Strange choice for such a concert, the Ravel Left-hand – the bonus is that Leon Fleisher is playing it, and it’s great to have him on film doing so. Fleisher has for sometime been restricted to left-hand repertoire (although I believe more recently he has been able to return using to both hands). The Ravel is probably the prime work of its kind – there are others by Britten, Korngold and Prokofiev for example – and Fleisher has made at least two commercial recordings of it. Here he is remarkably assured given that he’s playing in a countryside marquee. It’s a reading full of deft touches, both from him and Prêtre, and comes off very well.

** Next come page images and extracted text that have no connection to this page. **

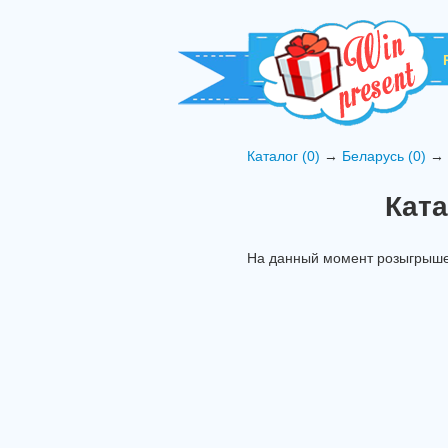
Каталог (0)
→
Беларусь (0)
→ 
Кат
На данный момент розыгрышей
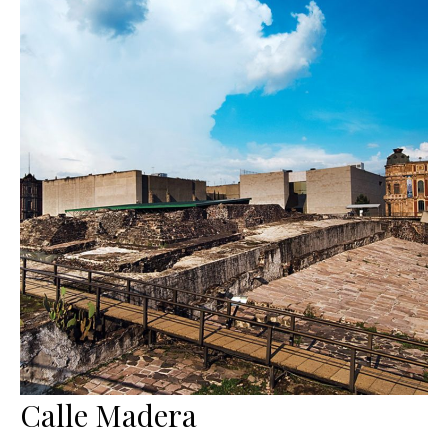
Calle Madera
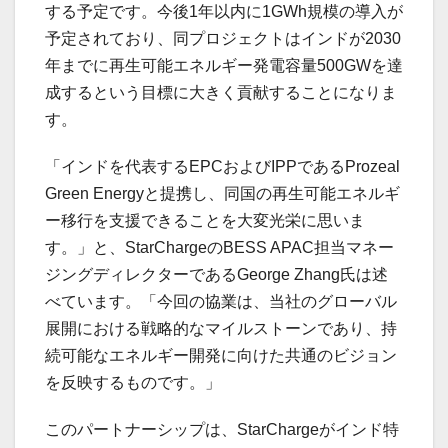
する予定です。今後1年以内に1GWh規模の導入が
予定されており、同プロジェクトはインドが2030
年までに再生可能エネルギー発電容量500GWを達
成するという目標に大きく貢献することになりま
す。
「インドを代表するEPCおよびIPPであるProzeal
Green Energyと提携し、同国の再生可能エネルギ
ー移行を支援できることを大変光栄に思いま
す。」と、StarChargeのBESS APAC担当マネー
ジングディレクターであるGeorge Zhang氏は述
べています。「今回の協業は、当社のグローバル
展開における戦略的なマイルストーンであり、持
続可能なエネルギー開発に向けた共通のビジョン
を反映するものです。」
このパートナーシップは、StarChargeがインド特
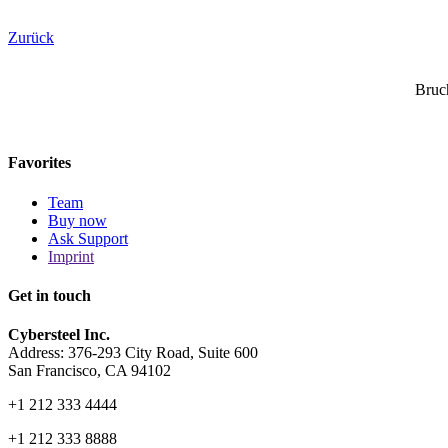
Zurück
Bruc
Favorites
Team
Buy now
Ask Support
Imprint
Get in touch
Cybersteel Inc.
Address: 376-293 City Road, Suite 600
San Francisco, CA 94102
+1 212 333 4444
+1 212 333 8888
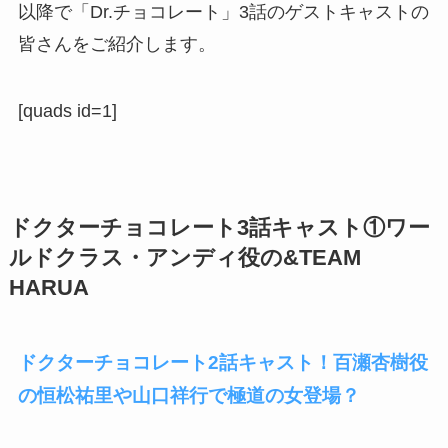
以降で
「Dr.チョコレート」3話のゲストキャストの
皆さんをご紹介します。
[quads id=1]
ドクターチョコレート3話キャスト①
ワー
ルドクラス・アンディ役の&TEAM
HARUA
ドクターチョコレート2話キャスト！百瀬杏樹役
の恒松祐里や山口祥行で極道の女登場？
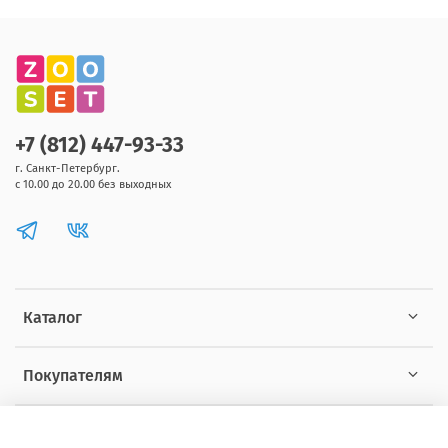
+7 (812) 447-93-33
г. Санкт-Петербург.
с 10.00 до 20.00 без выходных
Каталог
Покупателям
Информация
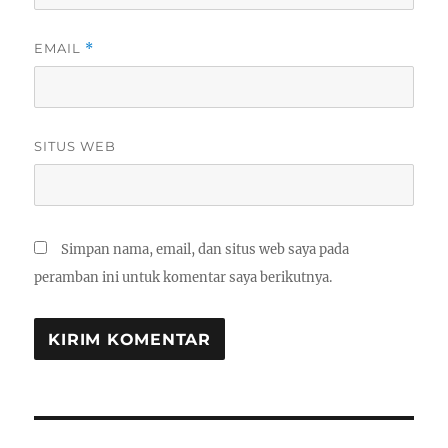
EMAIL
*
SITUS WEB
Simpan nama, email, dan situs web saya pada
peramban ini untuk komentar saya berikutnya.
Navigasi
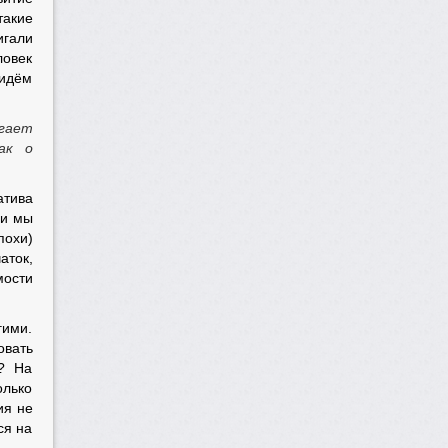
такие
игали
ловек
ридём
игает
ак о
атива
ли мы
похи)
аток,
мости
гими.
овать
о? На
олько
ия не
ся на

Spirited Berlioz opens the concert, and a volatile and moulded Faune picks up after Ravel’s concerto; for this we are treated, if that’s the word, to tree-upon-tree montages and general shots of foliage before the orchestra steals in again. The Carmen excerpts are energised and tender, the final ’Bohemian Dance’ goes for broke … and it’s also remarkable how dark it is by now compared with the sunny opening. Long picnic interval? Bolero doesn’t so much start as emerge from the audience’s din; it’s a good, well controlled performance, broad in tempo, the two side drums placed between strings and woodwinds. There are close-ups of the various orchestral soloists as the insinuating melody comes round and round again in this 15-minute crescendo. Four encores follow. I guess the vulgar sing-a-long Lincke is obliged to round-off every Waldbühne concert given it appears on other such occasions.
The sound is pretty good, a tad blowsy, a little restricted, but detail is clear. Audience intrusions are actually relatively few – there’s some unwanted clapping after the Carmen prelude and before the Offenbach is finished. There is though too much applause and too many shots of people lying on the grass consuming comestibles, smoking and chatting – this really should have been edited down for home viewing.
The plus side is that this film captures two musicians needing exposure to a wider public. For some interesting performances I’m pleased to have this DVD of an event that, musically, seems too stimulating for its circumstances.